Minha mãe e eu fomos ao oftalmologista com o coração leve, pois ela geralmente tem boa visão e não usa óculos para ler, mesmo com mais de 80 anos, mas o médico disse que ela precisava de uma cirurgia de emergência. Ficamos extremamente chocadas e assustadas ao ouvir que sua retina estava rompida e que ela poderia ficar cega se demorássemos mais.
De qualquer forma, a cirurgia era necessária, então ela foi submetida a ela no dia seguinte. A cirurgia durou cerca de duas horas sob anestesia local, mas o problema surgiu depois. Ter que permanecer deitada de bruços por mais de duas semanas após a operação foi um sofrimento ainda maior para minha mãe. Era uma posição difícil de suportar até mesmo para uma pessoa jovem, então ela sofreu ainda mais.

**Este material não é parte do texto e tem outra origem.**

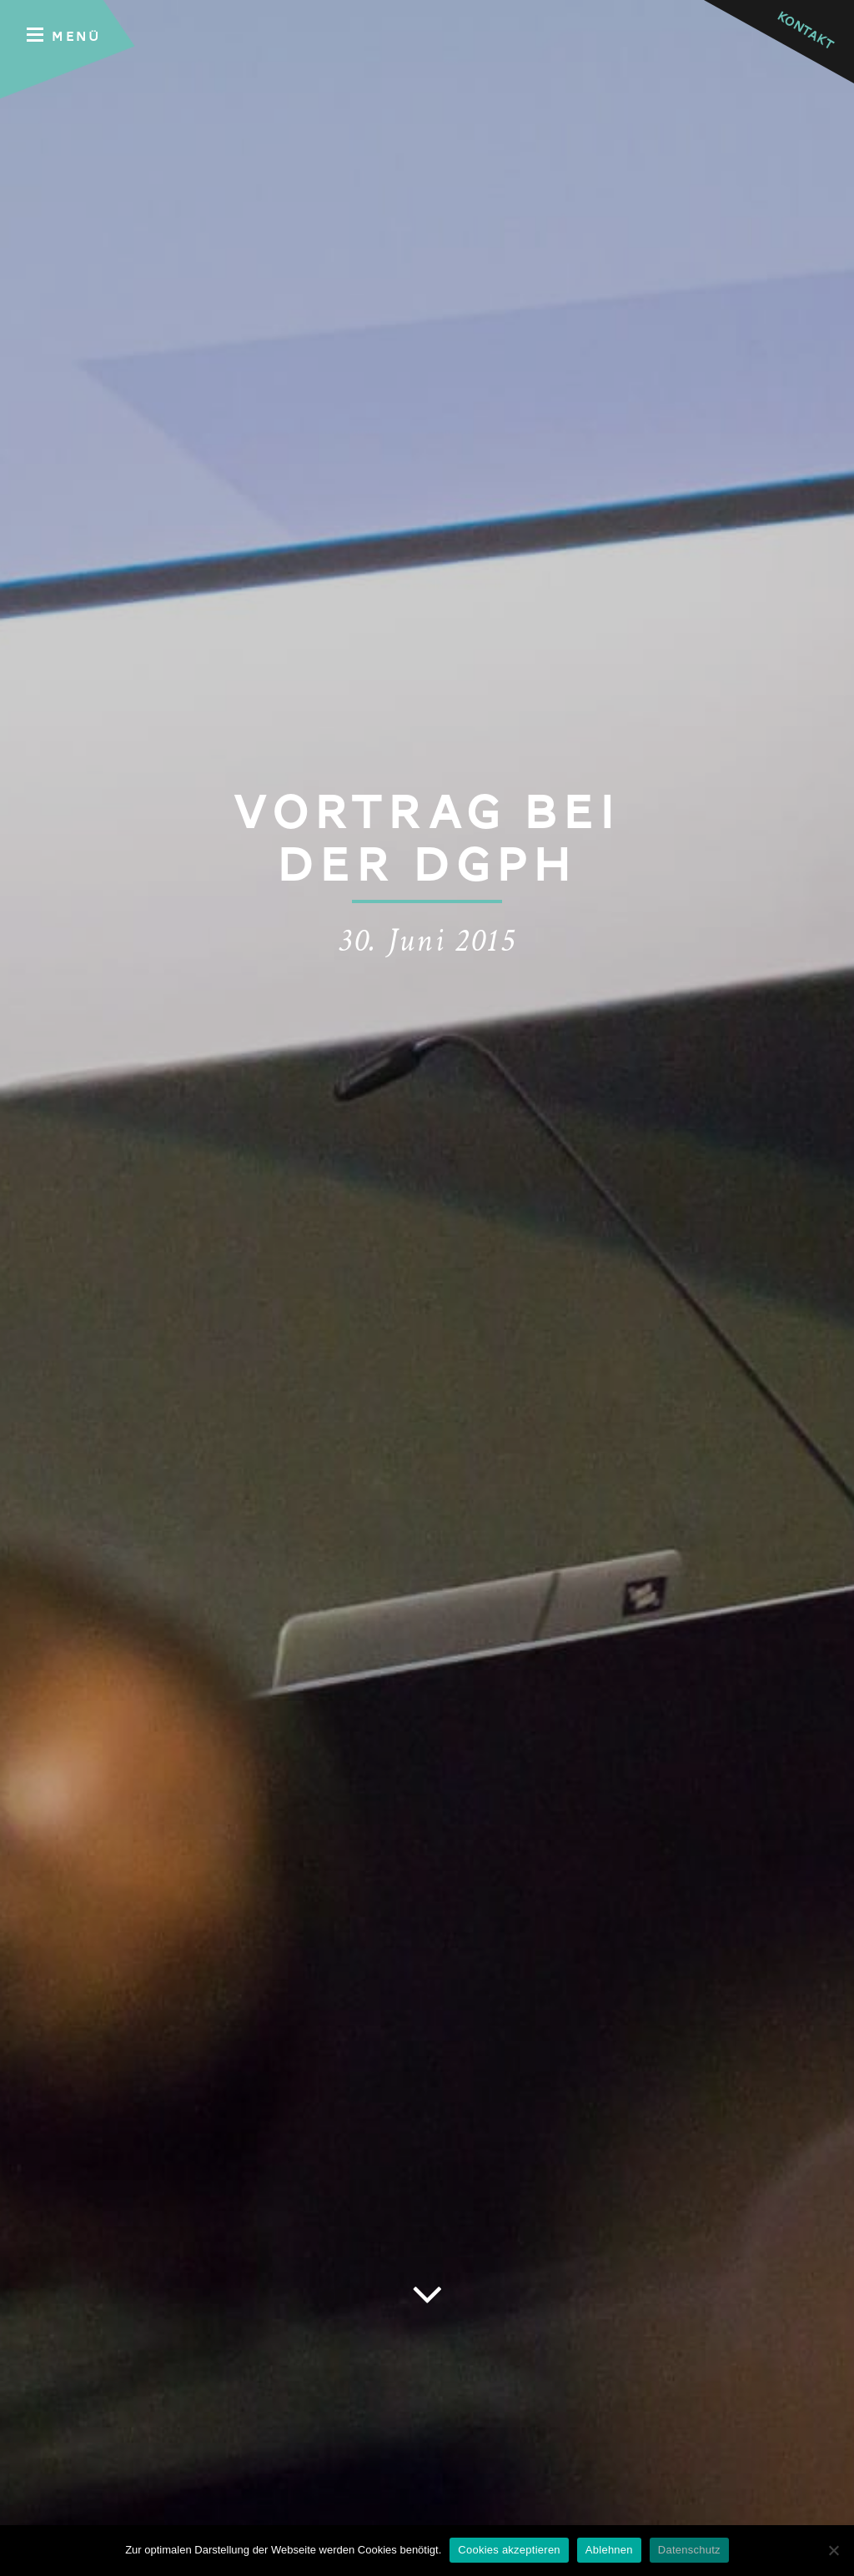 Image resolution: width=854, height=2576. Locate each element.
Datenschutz (689, 2549)
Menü (64, 35)
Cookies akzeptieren (509, 2549)
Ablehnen (609, 2549) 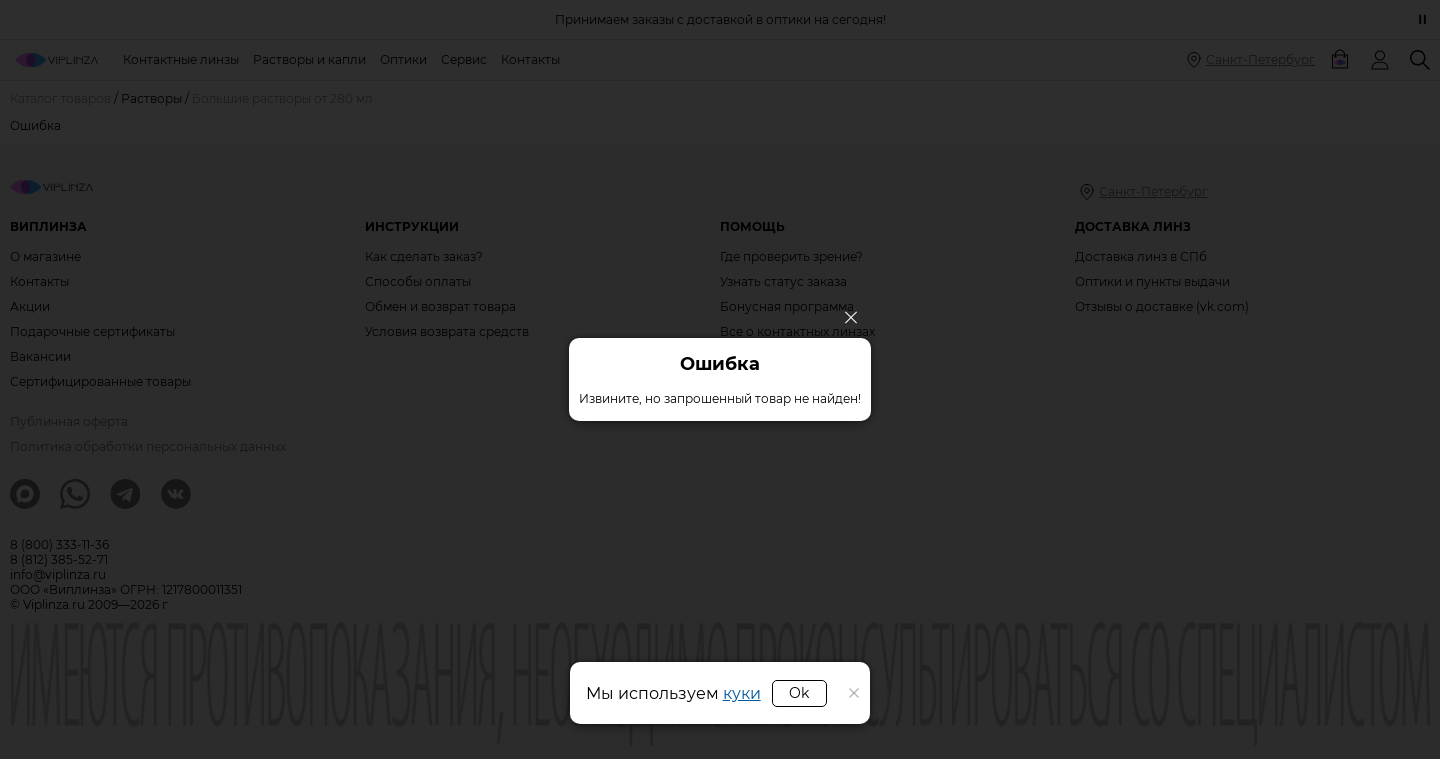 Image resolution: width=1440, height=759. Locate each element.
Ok (799, 693)
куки (742, 693) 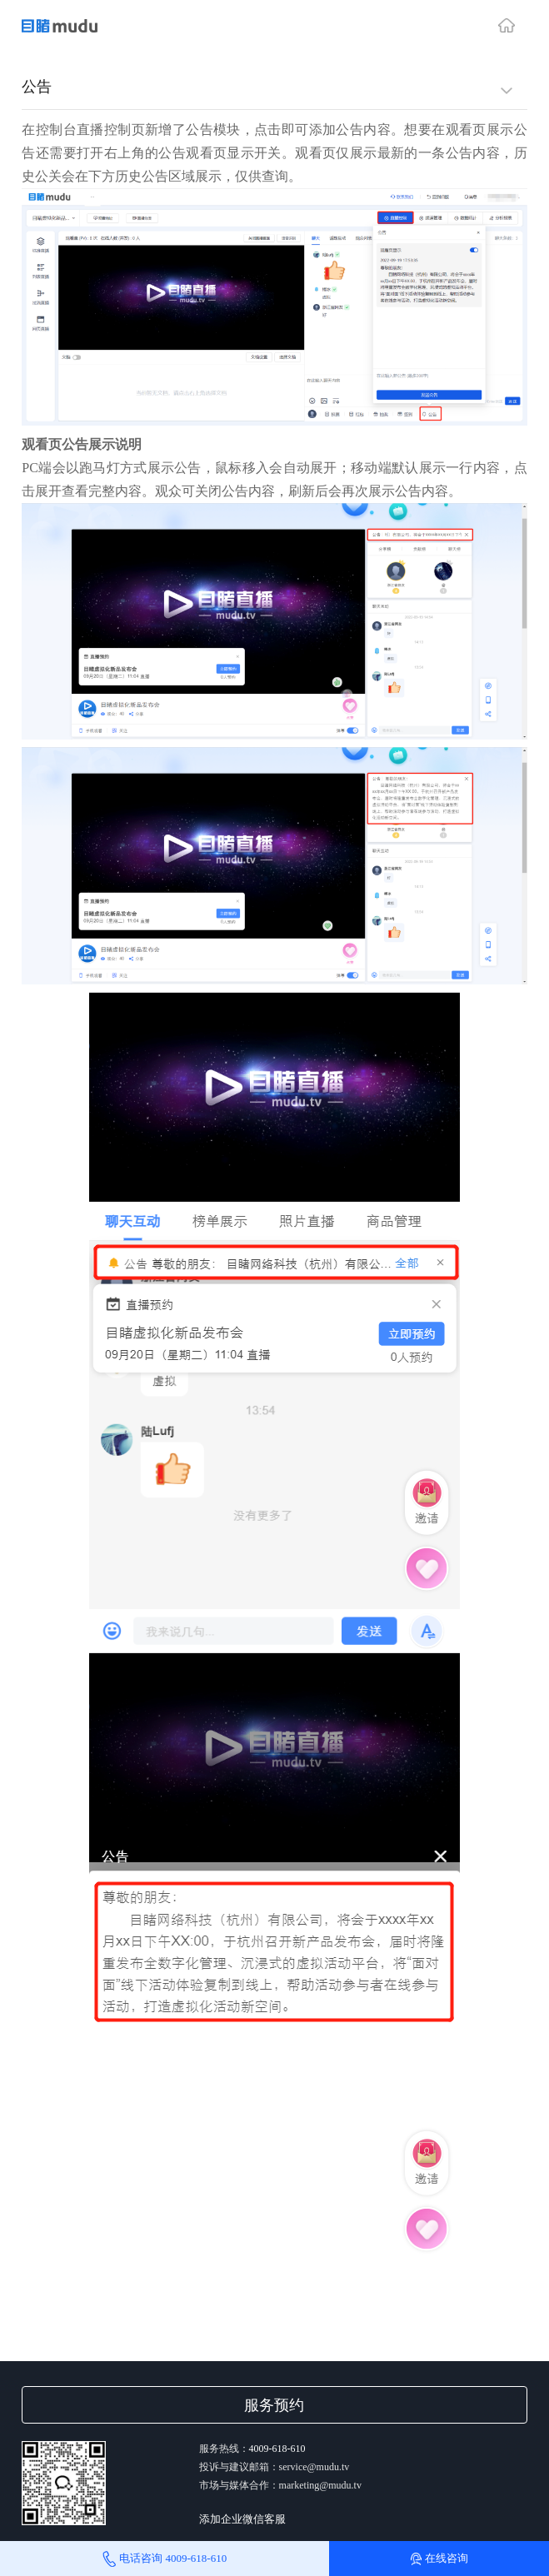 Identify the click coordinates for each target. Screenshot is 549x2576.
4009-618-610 (277, 2448)
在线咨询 (439, 2558) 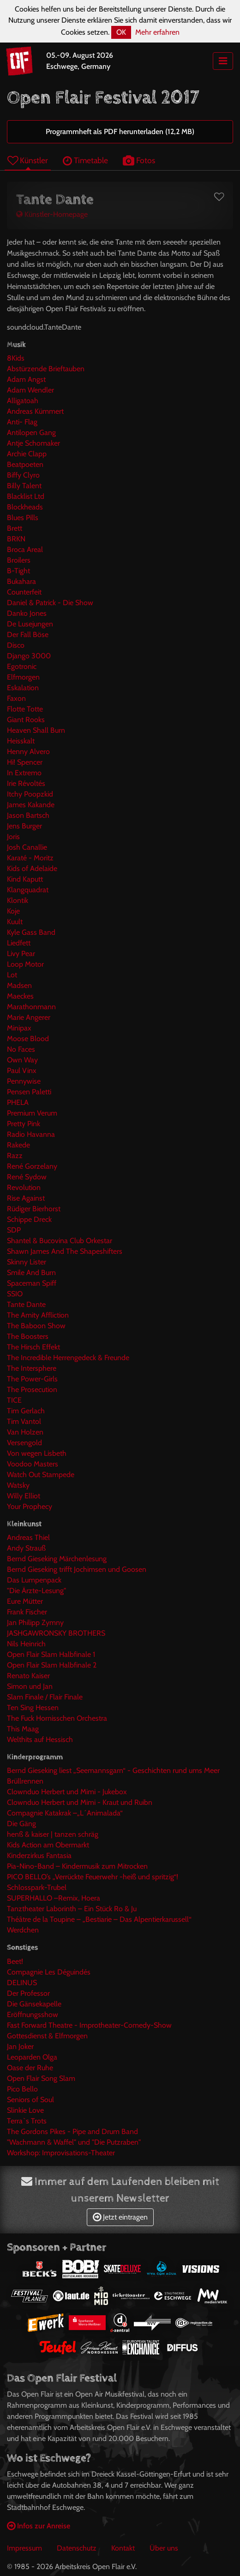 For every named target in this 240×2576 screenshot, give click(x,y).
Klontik (17, 900)
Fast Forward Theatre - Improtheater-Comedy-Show (89, 2025)
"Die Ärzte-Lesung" (36, 1590)
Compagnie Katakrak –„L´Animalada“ (65, 1813)
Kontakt (123, 2548)
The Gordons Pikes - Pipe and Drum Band (72, 2131)
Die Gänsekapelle (34, 2003)
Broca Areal (25, 549)
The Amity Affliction (38, 1315)
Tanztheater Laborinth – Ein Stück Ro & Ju (72, 1908)
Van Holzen (25, 1432)
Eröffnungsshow (32, 2014)
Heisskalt (21, 740)
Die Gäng (21, 1823)
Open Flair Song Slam (41, 2078)
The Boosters (27, 1336)
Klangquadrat (27, 889)
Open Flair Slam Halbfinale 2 (51, 1665)
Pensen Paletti (29, 1091)
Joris (13, 836)
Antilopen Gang (31, 432)
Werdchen (23, 1930)
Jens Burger (24, 826)
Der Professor (28, 1993)
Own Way (22, 1059)
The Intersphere (31, 1368)
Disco (15, 645)
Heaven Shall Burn (36, 730)
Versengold (24, 1442)
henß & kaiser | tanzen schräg (52, 1834)
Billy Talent (24, 485)
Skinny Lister (26, 1261)
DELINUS (22, 1982)
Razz (15, 1155)
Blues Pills (22, 517)
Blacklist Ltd (25, 496)
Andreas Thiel (28, 1537)
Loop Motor (25, 964)
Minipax (19, 1028)
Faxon (16, 698)
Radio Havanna (31, 1134)
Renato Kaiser (28, 1675)
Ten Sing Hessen (33, 1707)
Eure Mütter (25, 1601)
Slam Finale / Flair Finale (45, 1697)
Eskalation (23, 687)
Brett (14, 528)
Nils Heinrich (26, 1643)
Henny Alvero (28, 751)
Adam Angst (26, 379)
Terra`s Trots (27, 2120)
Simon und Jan (30, 1686)
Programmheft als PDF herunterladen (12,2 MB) (120, 131)
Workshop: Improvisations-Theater (61, 2152)
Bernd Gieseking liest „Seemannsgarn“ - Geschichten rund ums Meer (113, 1770)
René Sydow (27, 1176)
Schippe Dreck (29, 1219)
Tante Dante (26, 1304)
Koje (13, 911)
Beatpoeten (25, 464)
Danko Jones (27, 613)
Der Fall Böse (27, 634)
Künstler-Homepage (52, 214)
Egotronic (21, 666)
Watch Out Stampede (40, 1474)
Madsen (19, 985)
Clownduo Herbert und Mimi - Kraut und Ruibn (79, 1802)
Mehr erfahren (157, 32)
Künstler (27, 160)
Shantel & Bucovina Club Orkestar (59, 1240)
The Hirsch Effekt (33, 1347)
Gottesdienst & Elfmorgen (47, 2035)
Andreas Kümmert (35, 411)
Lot (12, 974)
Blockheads (25, 507)
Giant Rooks (26, 719)
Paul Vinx (21, 1070)
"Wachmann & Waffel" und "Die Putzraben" (74, 2142)
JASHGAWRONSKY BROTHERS (56, 1633)
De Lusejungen (30, 623)
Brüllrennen (25, 1781)
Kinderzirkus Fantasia (39, 1855)
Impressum (24, 2548)
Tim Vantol (24, 1421)
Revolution (24, 1187)
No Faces (21, 1049)
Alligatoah (22, 400)
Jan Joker (20, 2046)
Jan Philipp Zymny (35, 1622)
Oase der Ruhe (30, 2067)
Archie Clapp (27, 453)
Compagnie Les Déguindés (48, 1972)
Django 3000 (29, 655)
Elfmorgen (23, 677)
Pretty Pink (23, 1123)
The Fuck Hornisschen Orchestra (57, 1718)
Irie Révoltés (26, 783)
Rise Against (26, 1198)
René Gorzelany (32, 1166)
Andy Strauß (26, 1548)
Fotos (139, 160)
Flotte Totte (25, 709)
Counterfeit (24, 592)
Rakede (18, 1145)
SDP (14, 1230)
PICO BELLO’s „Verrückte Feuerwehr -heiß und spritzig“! (92, 1876)
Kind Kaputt (25, 879)
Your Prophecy (29, 1506)
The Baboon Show (36, 1325)
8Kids (15, 358)
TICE (14, 1400)
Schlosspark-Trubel (36, 1887)
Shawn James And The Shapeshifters (64, 1251)
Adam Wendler (30, 390)
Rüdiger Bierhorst (33, 1208)
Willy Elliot (23, 1495)
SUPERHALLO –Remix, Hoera (53, 1898)
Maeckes (20, 996)
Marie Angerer (28, 1017)
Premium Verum (32, 1113)
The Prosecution (32, 1389)
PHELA (18, 1102)
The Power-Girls (32, 1378)
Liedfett (18, 942)
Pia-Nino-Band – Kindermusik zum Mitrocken (77, 1866)
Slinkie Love (25, 2110)
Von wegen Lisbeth (36, 1453)
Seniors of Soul (30, 2099)
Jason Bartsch (28, 815)
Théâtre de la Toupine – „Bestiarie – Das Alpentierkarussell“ (99, 1919)
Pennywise (24, 1081)
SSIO (15, 1293)
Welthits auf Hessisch (40, 1739)
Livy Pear (21, 953)
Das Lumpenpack (34, 1580)
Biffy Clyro (23, 475)
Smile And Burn (31, 1272)
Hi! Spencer (24, 762)
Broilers (18, 560)
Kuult (15, 921)
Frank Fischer (27, 1611)
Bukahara (21, 581)
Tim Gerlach (26, 1410)
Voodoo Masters (32, 1464)
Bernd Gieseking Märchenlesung (57, 1558)
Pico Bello (22, 2089)
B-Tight (18, 570)
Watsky (18, 1485)
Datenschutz (76, 2548)
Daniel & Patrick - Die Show (50, 602)
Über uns (164, 2548)
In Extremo (24, 772)
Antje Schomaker (33, 443)
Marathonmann (31, 1006)
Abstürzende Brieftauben (45, 368)
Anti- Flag (22, 421)
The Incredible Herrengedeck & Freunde (68, 1357)
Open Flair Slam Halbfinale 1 (51, 1654)
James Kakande (30, 804)
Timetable (85, 160)
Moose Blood (28, 1038)
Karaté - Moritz (30, 857)
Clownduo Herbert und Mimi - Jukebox (67, 1791)
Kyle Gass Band (31, 932)
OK (121, 32)
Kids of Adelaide (32, 868)
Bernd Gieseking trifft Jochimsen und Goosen (76, 1569)
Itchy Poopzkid (30, 794)
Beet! (15, 1961)
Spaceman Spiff (31, 1283)
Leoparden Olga (32, 2057)
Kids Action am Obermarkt (48, 1844)
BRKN (16, 538)
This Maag (23, 1728)
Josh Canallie (27, 847)
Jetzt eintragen (120, 2217) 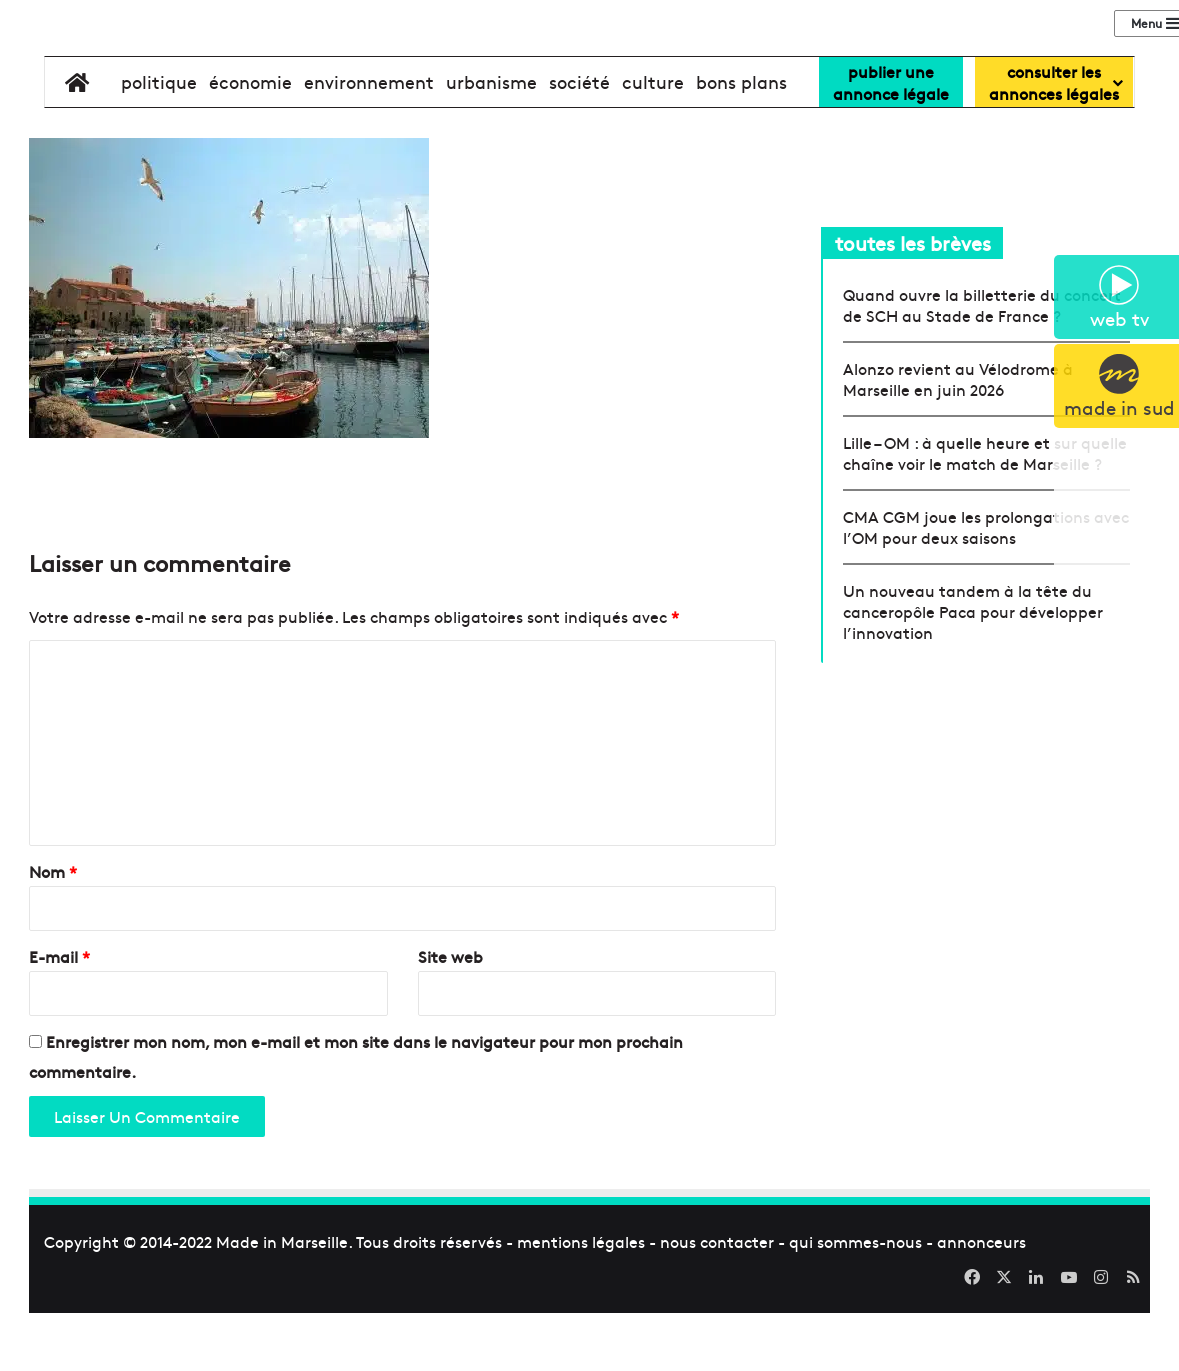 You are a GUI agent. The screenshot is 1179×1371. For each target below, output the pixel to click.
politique (159, 143)
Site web (450, 1018)
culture (653, 143)
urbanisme (491, 143)
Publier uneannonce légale (891, 144)
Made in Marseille (282, 1303)
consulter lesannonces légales (1054, 144)
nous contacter (717, 1303)
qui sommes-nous (855, 1303)
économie (250, 143)
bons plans (741, 143)
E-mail (59, 1018)
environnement (369, 143)
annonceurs (981, 1303)
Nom (53, 933)
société (579, 143)
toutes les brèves (913, 304)
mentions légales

Após aquelas duas semanas difíceis, fomos ao hospital e nos disseram que precisaríamos de outra cirurgia porque a retina não havia cicatrizado. Ao ouvir isso, ficamos ainda mais angustiados e assustados, então simplesmente voltamos para casa.
Quando compartilhei essa notícia com minha família e membros da igreja, todos ficaram muito preocupados. Um membro da família chegou a me visitar várias vezes para recomendar uma nova cirurgia e me dar coragem.
Eles me deram [isso]. Além disso, muitos familiares e parentes me enviaram muito apoio e conforto.
Encorajada pelo apoio da família, minha mãe orou no dia de sua segunda cirurgia e entrou na sala de operação. A cirurgia foi um sucesso e, após duas semanas de recuperação, os resultados dos exames também foram excelentes.
Fiquei verdadeiramente grata pelo conforto e amor que minha família me deu, e isso foi uma grande fonte de força e conforto.
Sou ainda mais grata ao meu pai e à minha mãe por terem feito deste um momento repleto de tanto amor, em meio às orações e ao apoio da minha família.
A linguagem do amor de uma mãe transmite muita força e coragem.